Immigration reform is back on the front burner as a major issue in Washington, and the Republicans are taking the lead. When Senator John McCain was asked why Republicans were actively joining Democrats in a bipartisan effort to legalize millions of illegal immigrants, McCain forthrightly replied: “Simple. Elections -- the Republican Party is losing the support of Hispanics.” In other words, principal has gone by the wayside, and politics is the driving force to survive and succeed in the nations’ capitol.
What happened to the laws on the books concerning illegal immigration? When you break into my home, you are committing a crime. But when you break into my country, it has become, to our leaders in Washington, merely an embarrassing inconvenience. Republicans are now throwing in the towel, and giving up on seeing that current law is enforced. Has it become OK to set aside the law and ignore its violation for political purposes? It would appear so.

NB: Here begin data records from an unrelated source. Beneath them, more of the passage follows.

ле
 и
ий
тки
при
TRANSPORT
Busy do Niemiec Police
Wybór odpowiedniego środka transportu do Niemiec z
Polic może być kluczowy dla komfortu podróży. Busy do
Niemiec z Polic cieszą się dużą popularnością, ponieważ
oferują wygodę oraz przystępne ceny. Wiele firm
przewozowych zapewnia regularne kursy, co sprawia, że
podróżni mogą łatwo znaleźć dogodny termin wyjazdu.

And what’s all this stuff about “undocumented workers?” The lead Republican in this effort to legalize those who have illegally entered the United States is Florida’s Senator Marco Rubio. He conveniently refers to these illegals as “individuals who are living in the United States without proper immigration documents.” That’s like saying that your local drug dealer is in possession of large amounts of cocaine, but just forgot to get a doctor’s prescription.

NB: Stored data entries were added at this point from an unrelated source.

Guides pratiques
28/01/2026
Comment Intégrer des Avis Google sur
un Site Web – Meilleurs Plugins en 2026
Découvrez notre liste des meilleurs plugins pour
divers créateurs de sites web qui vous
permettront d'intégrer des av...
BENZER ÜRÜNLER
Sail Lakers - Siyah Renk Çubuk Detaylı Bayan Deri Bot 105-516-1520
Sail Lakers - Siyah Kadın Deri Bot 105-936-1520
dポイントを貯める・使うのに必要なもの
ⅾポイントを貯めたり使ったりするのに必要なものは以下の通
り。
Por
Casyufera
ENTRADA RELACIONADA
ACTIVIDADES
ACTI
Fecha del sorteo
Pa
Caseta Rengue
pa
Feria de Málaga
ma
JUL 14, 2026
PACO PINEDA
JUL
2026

Deleted from the new bipartisan rhetoric is the word “amnesty.” Neither party wants to own up to the fact that a blanket exoneration is given to 11 million illegals who will now receive instant legal status. Republicans and Democrats, alike, vehemently deny that amnesty will take place under the new proposed plan. That’s because illegals will have to get in line for both a green card and citizenship after paying a fine and back taxes. Come on now. That’s about as close to amnesty as you can get. Does it make it any less so because you refuse to call it that?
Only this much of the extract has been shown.